* **THE DATA**:

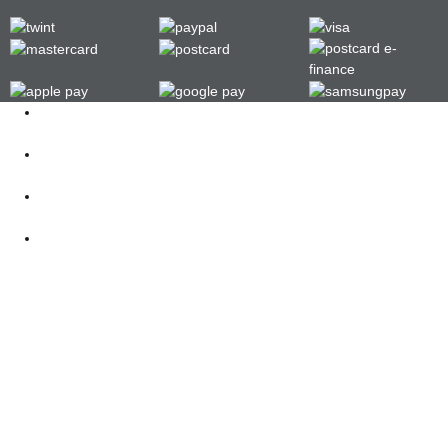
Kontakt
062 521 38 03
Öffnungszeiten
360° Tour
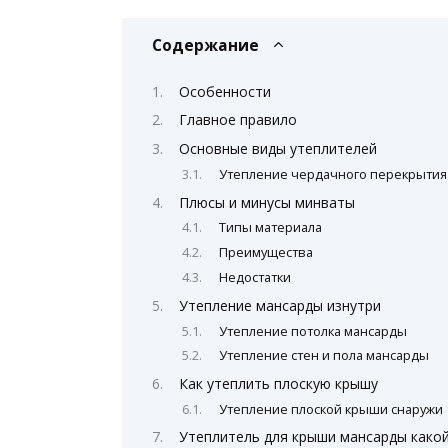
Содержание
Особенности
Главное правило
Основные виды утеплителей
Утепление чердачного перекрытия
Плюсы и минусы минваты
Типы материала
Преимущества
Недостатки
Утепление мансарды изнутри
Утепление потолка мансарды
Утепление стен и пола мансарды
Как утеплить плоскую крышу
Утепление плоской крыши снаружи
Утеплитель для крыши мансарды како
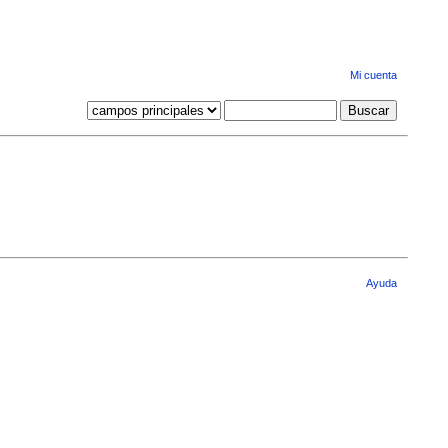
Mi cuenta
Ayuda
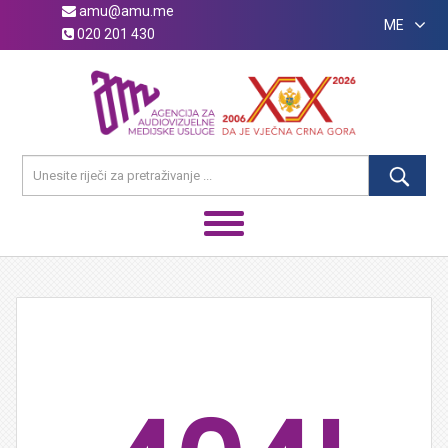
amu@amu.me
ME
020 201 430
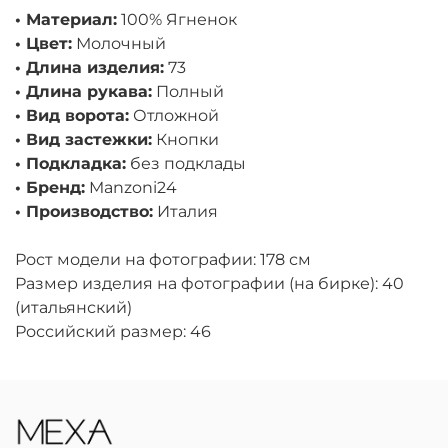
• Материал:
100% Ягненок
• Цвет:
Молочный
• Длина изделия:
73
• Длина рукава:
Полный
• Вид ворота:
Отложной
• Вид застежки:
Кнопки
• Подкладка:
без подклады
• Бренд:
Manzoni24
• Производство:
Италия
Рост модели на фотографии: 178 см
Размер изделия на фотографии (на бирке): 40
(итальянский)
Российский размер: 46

==

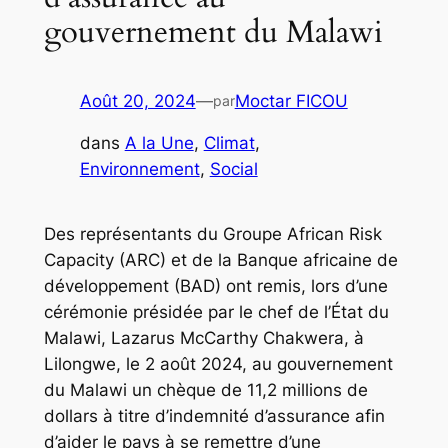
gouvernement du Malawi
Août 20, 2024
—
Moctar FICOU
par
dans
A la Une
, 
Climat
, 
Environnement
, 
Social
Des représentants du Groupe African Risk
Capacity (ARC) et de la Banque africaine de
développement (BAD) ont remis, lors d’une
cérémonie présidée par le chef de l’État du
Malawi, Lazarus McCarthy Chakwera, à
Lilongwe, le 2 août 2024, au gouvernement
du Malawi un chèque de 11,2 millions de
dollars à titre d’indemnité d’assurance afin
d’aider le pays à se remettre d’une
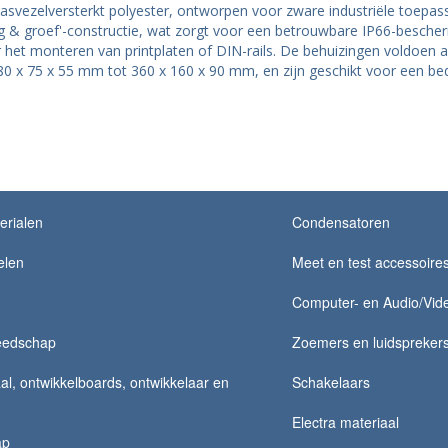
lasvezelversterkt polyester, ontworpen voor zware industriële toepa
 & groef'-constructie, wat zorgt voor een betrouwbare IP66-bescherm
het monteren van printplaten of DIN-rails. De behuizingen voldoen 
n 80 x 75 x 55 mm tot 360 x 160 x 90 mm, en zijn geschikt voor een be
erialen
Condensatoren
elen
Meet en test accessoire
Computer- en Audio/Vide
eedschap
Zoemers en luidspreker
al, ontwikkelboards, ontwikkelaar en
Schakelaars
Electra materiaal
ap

---

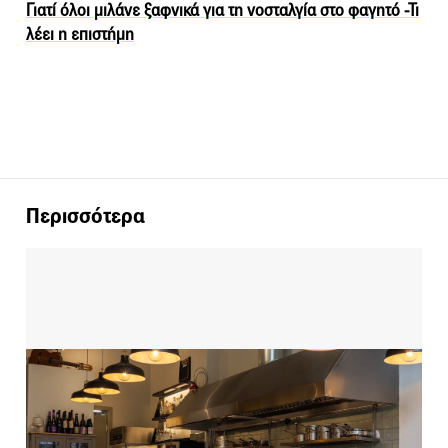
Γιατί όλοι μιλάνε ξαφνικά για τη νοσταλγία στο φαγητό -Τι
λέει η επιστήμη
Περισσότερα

* **WHAT IS REQUIRED**: Across the records above, tally the lines that contain "voor" and return the number alone.

* **RESPONSE BOX**: 3